[Dataset excerpts]

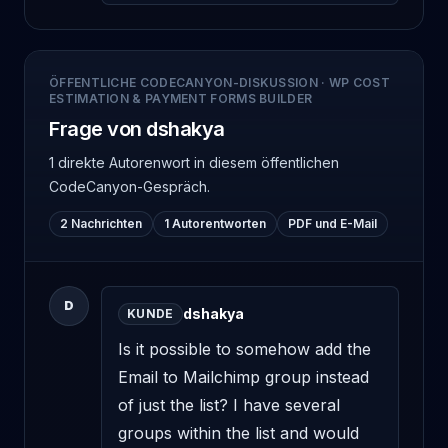
ÖFFENTLICHE CODECANYON-DISKUSSION
·
WP COST
ESTIMATION & PAYMENT FORMS BUILDER
Frage von dshakya
1 direkte Autorenwort
in diesem öffentlichen
CodeCanyon-Gespräch.
2 Nachrichten
1 Autorentworten
PDF und E-Mail
D
dshakya
KUNDE
Is it possible to somehow add the 
Email to Mailchimp group instead 
of just the list? I have several 
groups within the list and would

[/Dataset excerpts]

Please copy exactly, and only, the lines running from the one containing "Frage von dshakya" through the end of the listing.

Written solution.
Frage von dshakya
1 direkte Autorenwort
in diesem öffentlichen
CodeCanyon-Gespräch.
2 Nachrichten
1 Autorentworten
PDF und E-Mail
D
dshakya
KUNDE
Is it possible to somehow add the 
Email to Mailchimp group instead 
of just the list? I have several 
groups within the list and would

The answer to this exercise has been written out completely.